Boxer did not seek re-election in 2016. She was succeeded by then–California attorney general and future vice president Kamala Harris. In January 2020, Boxer joined Washington, D.C.–based lobbying firm Mercury Public Affairs as co-chairwoman. In January 2021, it was reported that Boxer was working as registered foreign agent for Hikvision, a Chinese state-sponsored surveillance company implicated in human rights abuses. After initially defending her work for Hikvision, Boxer reversed course and deregistered as a foreign agent. In October 2021, Boxer and others led a high-profile mass exodus of employees from Mercury's California office to form their own public affairs and consulting company.

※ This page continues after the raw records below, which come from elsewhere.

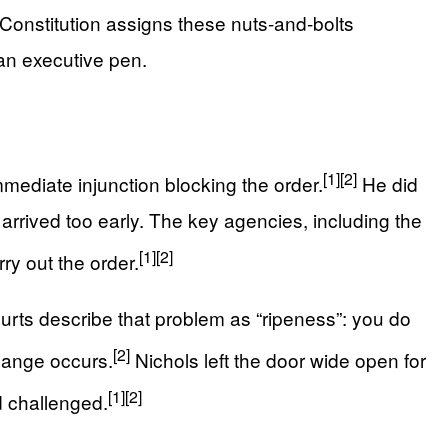
e Constitution assigns these nuts-and-bolts
an executive pen.
[1]
[2]
mediate injunction blocking the order.
He did
 arrived too early. The key agencies, including the
[1]
[2]
y out the order.
Courts describe that problem as “ripeness”: you do
[2]
hange occurs.
Nichols left the door wide open for
[1]
[2]
d challenged.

==Early life, family, and education==

Barbara Sue Levy was born in Brooklyn, New York City, to Sophie (née Silvershein) and Ira Levy, a Jewish couple. She attended public schools and graduated from George W. Wingate High School in 1958.

In 1962, she married Stewart Boxer and graduated from Brooklyn College with a bachelor's degree in economics. Barbara and Stewart Boxer moved to California in 1965.

==Early career==

Boxer worked as a stockbroker in the early 1960s while her husband went to law school. In 1968, after relocating to California, she worked on the presidential primary campaign of antiwar challenger Eugene McCarthy. In 1970, she co-founded the anti-Vietnam War Marin Alliance.

Boxer first ran for political office in 1972, when she challenged incumbent Republican Peter Arrigoni, a member of the Marin County Board of Supervisors, but lost a close election. From 1972 to 1974, Boxer worked as a reporter and editor for the Pacific Sun. She then managed the Marin campaign of John Burton, the brother of Phillip Burton, who then was the congressman representing southern San Francisco, California. John Burton intended to run against incumbent Republican District 6 Congressman William S. Mailliard from Belvedere, California. The district would be renumbered as the 5th District in January 1975. However, Mailliard resigned on March 5, 1974, so John Burton also ran in the special election to fill the remainder of the incumbent's 6th District term. Burton narrowly won both crowded races and was sworn into office in 1974, and Boxer became his staff aide.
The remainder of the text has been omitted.